_Task brief:_
The required answer is the data below, restated word for word with images omitted.

_The data:_
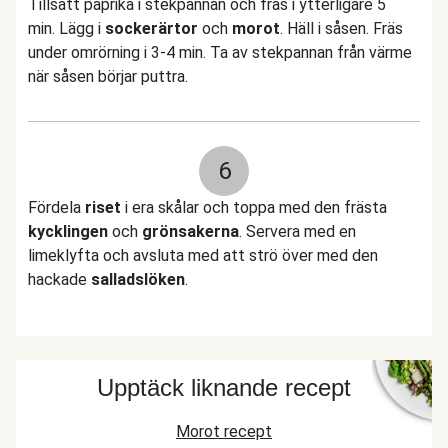
Tillsätt paprika i stekpannan och fräs i ytterligare 5
min. Lägg i
sockerärtor
och
morot
. Häll i såsen. Fräs
under omrörning i 3-4 min. Ta av stekpannan från värme
när såsen börjar puttra.
6
Fördela
riset
i era skålar och toppa med den frästa
kycklingen
och
grönsakerna
. Servera med en
limeklyfta och avsluta med att strö över med den
hackade
salladslöken
.
Upptäck liknande recept
Morot recept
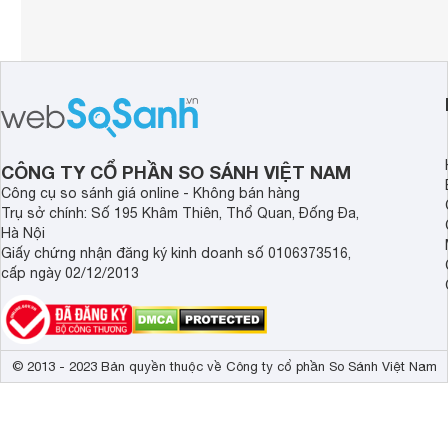
CÔNG TY CỔ PHẦN SO SÁNH VIỆT NAM
Công cụ so sánh giá online - Không bán hàng
Trụ sở chính: Số 195 Khâm Thiên, Thổ Quan, Đống Đa,
Hà Nội
Giấy chứng nhận đăng ký kinh doanh số 0106373516,
cấp ngày 02/12/2013
© 2013 - 2023 Bản quyền thuộc về Công ty cổ phần So Sánh Việt Nam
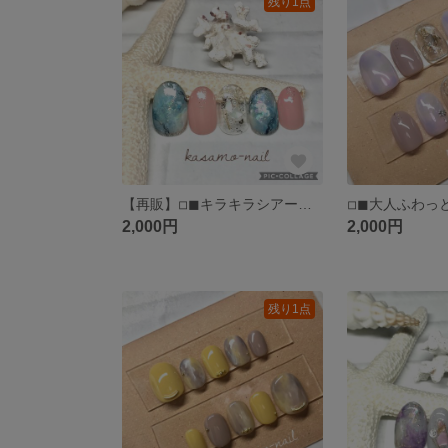
残り1点
【再販】◽︎◼︎キラキラシアーターコイズネイル◽︎◼︎天然石ネイル◽︎◼︎夏ネイルサマーネイル海ネイル◽︎◼︎七夕ネイル◽︎◼︎(送料込)
2,000円
2,000円
残り1点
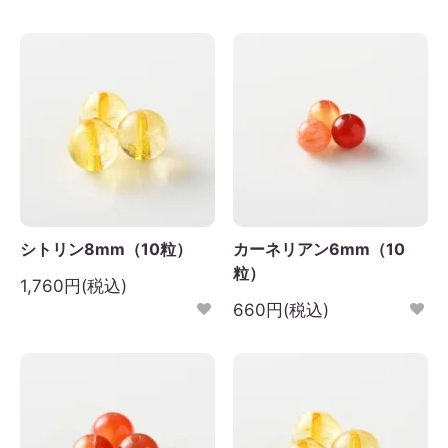
シトリン8mm（10粒）
カーネリアン6mm（10
粒）
1,760円(税込)
660円(税込)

_Solution to this task:_
Tillsätt paprika i stekpannan och fräs i ytterligare 5
min. Lägg i
sockerärtor
och
morot
. Häll i såsen. Fräs
under omrörning i 3-4 min. Ta av stekpannan från värme
när såsen börjar puttra.
6
Fördela
riset
i era skålar och toppa med den frästa
kycklingen
och
grönsakerna
. Servera med en
limeklyfta och avsluta med att strö över med den
hackade
salladslöken
.
Upptäck liknande recept
Morot recept
CÔNG TY CỔ PHẦN SO SÁNH VIỆT NAM
Công cụ so sánh giá online - Không bán hàng
Trụ sở chính: Số 195 Khâm Thiên, Thổ Quan, Đống Đa,
Hà Nội
Giấy chứng nhận đăng ký kinh doanh số 0106373516,
cấp ngày 02/12/2013
© 2013 - 2023 Bản quyền thuộc về Công ty cổ phần So Sánh Việt Nam
残り1点
【再販】◽︎◼︎キラキラシアーターコイズネイル◽︎◼︎天然石ネイル◽︎◼︎夏ネイルサマーネイル海ネイル◽︎◼︎七夕ネイル◽︎◼︎(送料込)
2,000円
2,000円
残り1点
シトリン8mm（10粒）
カーネリアン6mm（10
粒）
1,760円(税込)
660円(税込)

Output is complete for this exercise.